D’après Émilie Mane, conseillère familiale et spécialiste de la petite enfance, un enfant à 4/5 ans se construit d’images, il imite ce que fait l’adulte sous forme de jeu. «Il joue à la madame, à la maman, au pompier ou au docteur […]. Quand on l’emmène dans un institut de beauté, il n’y a plus de semblant, ça devient réel. On le pousse à reproduire l’adulte, on lui impose un modèle, sans le laisser exprimer sa créativité et cela pose problème, car on ne l’aide pas à bâtir son identité.»
Idoles dévoyés
En allumant la télévision ou en scrutant les pages d’un magazine, on comprend mieux l’origine de cette tendance. Les célébrités adulées par les petites filles (Rihanna, Selena Gomez ou Miley Cyrus) font la une de la presse à sensation dans des tenues provocatrices. L’image de la femme projetée dans les médias est réduite à l’état d’objet sexuel. Et laisser nos enfants suivre la mode sans discernement peut entrainer des risques sérieux.
Mini moi
Le phénomène des lolitas touche les petites filles de plus en plus tôt et l’industrie de la mode est à remettre en cause. Il suffit de visiter les boutiques de prêt-à-porter ou les cours d’école pour se rendre compte de la réalité. Les tenues indécentes sont aux goûts du jour, et c’est ce que veulent les enfants et parfois, ce qu’encouragent les parents.
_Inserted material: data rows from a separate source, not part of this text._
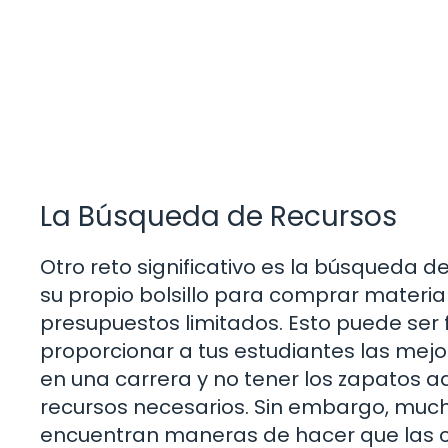
La Búsqueda de Recursos
Otro reto significativo es la búsqueda d
su propio bolsillo para comprar materia
presupuestos limitados. Esto puede ser
proporcionar a tus estudiantes las mej
en una carrera y no tener los zapatos a
recursos necesarios. Sin embargo, muc
encuentran maneras de hacer que las 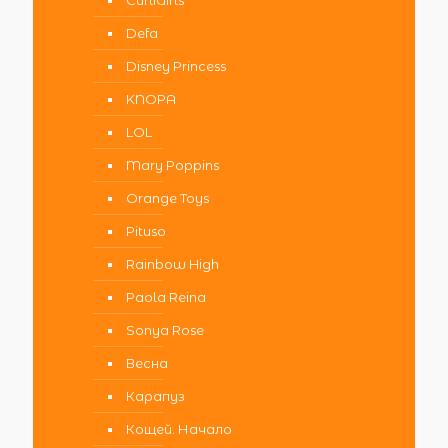
Defa
Disney Princess
KNOPA
LOL
Mary Poppins
Orange Toys
Pituso
Rainbow High
Paola Reina
Sonya Rose
Весна
Карапуз
Кощей. Начало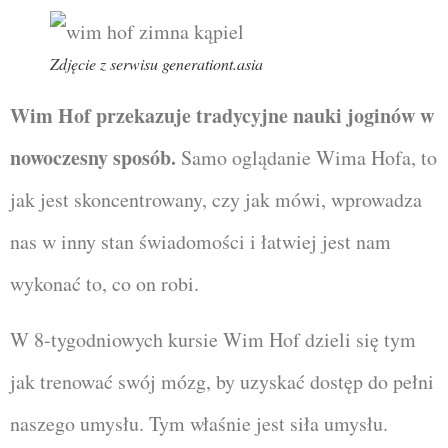
Zdjęcie z serwisu generationt.asia
Wim Hof przekazuje tradycyjne nauki joginów w
nowoczesny sposób.
Samo oglądanie Wima Hofa, to
jak jest skoncentrowany, czy jak mówi, wprowadza
nas w inny stan świadomości i łatwiej jest nam
wykonać to, co on robi.
W 8-tygodniowych kursie Wim Hof dzieli się tym
jak trenować swój mózg, by uzyskać dostęp do pełni
naszego umysłu. Tym właśnie jest siła umysłu.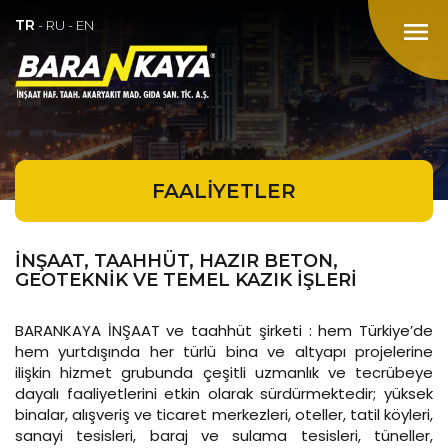
TR
menu
-
RU
-
EN
FAALİYETLER
İNŞAAT, TAAHHÜT, HAZIR BETON,
GEOTEKNİK VE TEMEL KAZIK İŞLERİ
BARANKAYA İNŞAAT ve taahhüt şirketi : hem Türkiye’de
hem yurtdışında her türlü bina ve altyapı projelerine
ilişkin hizmet grubunda çeşitli uzmanlık ve tecrübeye
dayalı faaliyetlerini etkin olarak sürdürmektedir; yüksek
binalar, alışveriş ve ticaret merkezleri, oteller, tatil köyleri,
sanayi tesisleri, baraj ve sulama tesisleri, tüneller,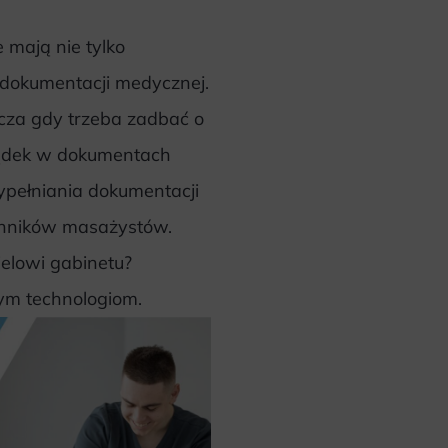
 mają nie tylko
 dokumentacji medycznej.
cza gdy trzeba zadbać o
ądek w dokumentach
pełniania dokumentacji
echników masażystów.
ielowi gabinetu?
ym technologiom.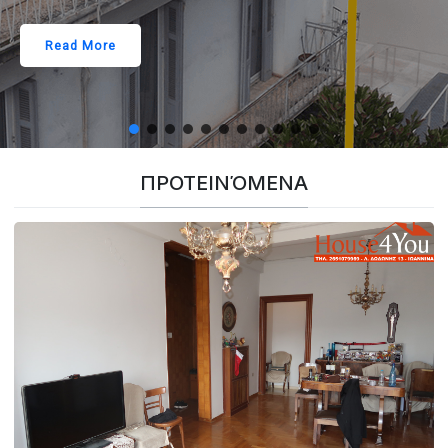
Read More
ΠΡΟΤΕΙΝΌΜΕΝΑ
Dans un centre commercial, nous rencontrons Haley et sa maman: cette petite Ontarienne de 10 ans sort très rarement sans son lip gloss rose bonbon et son faux piercing au nez. Et lorsqu’on lui demande pourquoi, elle répond: «c’est jolie et ça match avec le piercing que porte ma maman, comme ça on est pareilles.»
Il est vrai que la ressemblance de la fillette et de sa mère est frappante, d’autant plus qu’elles portent les mêmes vêtements: un mini short et une camisole rose. Ce petit jeu d’assortiment semble amuser sa mère Nancy: «Les gens trouvent qu’on se ressemble, ils pensent des fois qu’on est sœur. Haley aime bien qu’on porte la même chose pour qu’on soit « comme des jumelles ». Mais bon, c’est plus un mini moi qu’une jumelle.»
Victime de la mode
Le Dr Argant-Le Clair explique que c’est la responsabilité du parent d’éduquer son enfant et de lui apprendre le bon goût.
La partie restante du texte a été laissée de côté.